— DATA FOR THIS TASK —
- - -

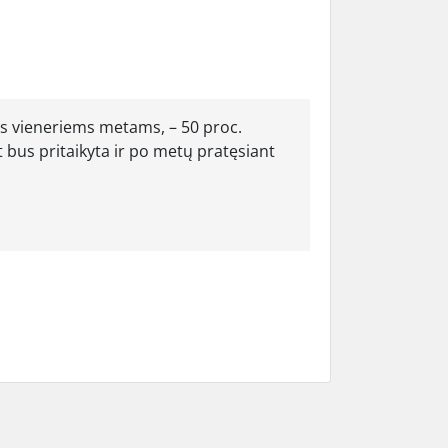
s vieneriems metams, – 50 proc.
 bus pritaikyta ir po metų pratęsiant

- - -

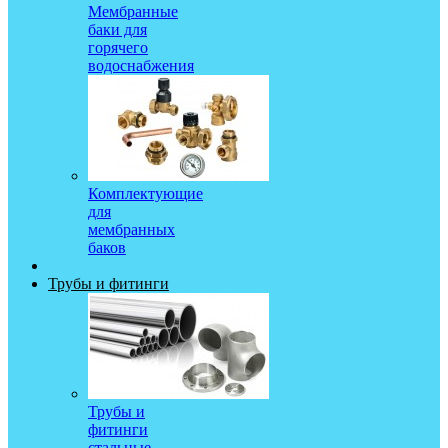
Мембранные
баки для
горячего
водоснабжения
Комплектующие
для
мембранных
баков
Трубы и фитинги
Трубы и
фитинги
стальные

- - -

— EXERCISE BRIEF —
Set down, from the entries above, exactly the lines from the one with "s vieneriems metams, – 50 proc." up to and including the one with "bus pritaikyta ir po metų pratęsiant", and no other lines.

— RESPONSE TO THE TASK —
s vieneriems metams, – 50 proc.
 bus pritaikyta ir po metų pratęsiant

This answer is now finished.